[Start of section]

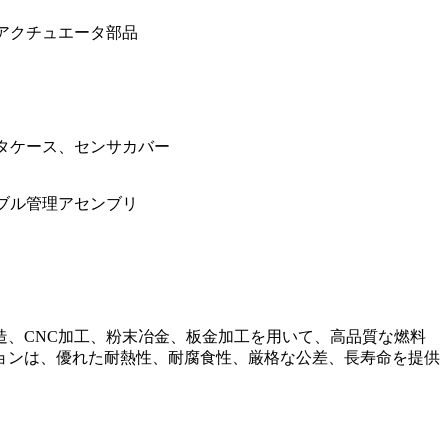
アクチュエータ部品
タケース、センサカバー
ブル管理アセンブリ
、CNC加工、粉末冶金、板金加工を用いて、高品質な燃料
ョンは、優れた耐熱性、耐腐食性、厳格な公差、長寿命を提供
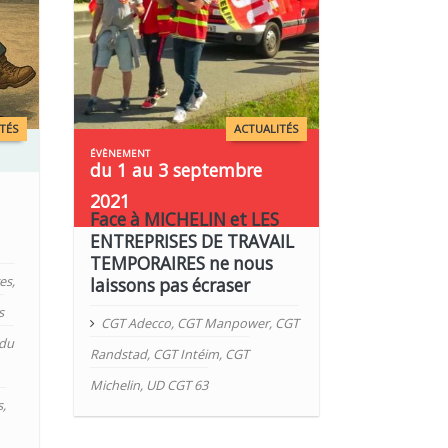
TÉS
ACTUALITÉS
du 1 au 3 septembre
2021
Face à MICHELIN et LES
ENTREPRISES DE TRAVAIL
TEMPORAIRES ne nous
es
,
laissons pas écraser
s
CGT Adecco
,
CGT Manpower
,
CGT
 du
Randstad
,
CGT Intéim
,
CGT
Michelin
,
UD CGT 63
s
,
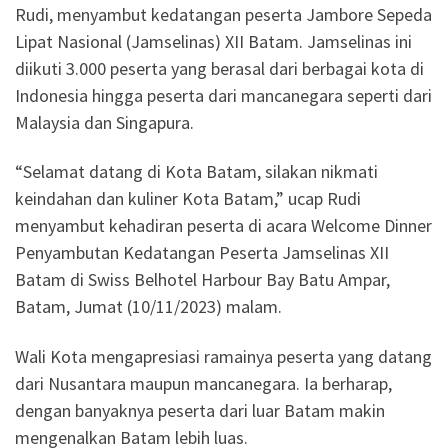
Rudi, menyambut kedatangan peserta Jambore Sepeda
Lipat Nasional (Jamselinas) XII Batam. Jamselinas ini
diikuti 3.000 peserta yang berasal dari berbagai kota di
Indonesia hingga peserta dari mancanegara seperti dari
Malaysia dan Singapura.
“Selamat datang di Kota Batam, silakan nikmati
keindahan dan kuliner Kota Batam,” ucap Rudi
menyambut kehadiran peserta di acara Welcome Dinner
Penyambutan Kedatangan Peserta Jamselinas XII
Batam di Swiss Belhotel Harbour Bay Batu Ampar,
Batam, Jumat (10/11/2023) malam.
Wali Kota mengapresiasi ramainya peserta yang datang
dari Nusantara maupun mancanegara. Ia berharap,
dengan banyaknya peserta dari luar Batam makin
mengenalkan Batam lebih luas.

[End of section]
[Start of section]

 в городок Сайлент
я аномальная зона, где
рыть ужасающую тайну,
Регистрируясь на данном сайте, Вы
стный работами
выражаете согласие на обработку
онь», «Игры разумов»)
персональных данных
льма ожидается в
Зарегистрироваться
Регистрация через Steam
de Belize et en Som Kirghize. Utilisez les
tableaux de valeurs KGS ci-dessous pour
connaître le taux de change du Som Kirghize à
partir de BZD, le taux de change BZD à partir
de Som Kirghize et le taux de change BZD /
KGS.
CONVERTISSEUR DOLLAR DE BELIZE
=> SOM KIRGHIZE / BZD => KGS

[End of section]

When a line above includes the word "menyambut", please list that line.

Rudi, menyambut kedatangan peserta Jambore Sepeda
menyambut kehadiran peserta di acara Welcome Dinner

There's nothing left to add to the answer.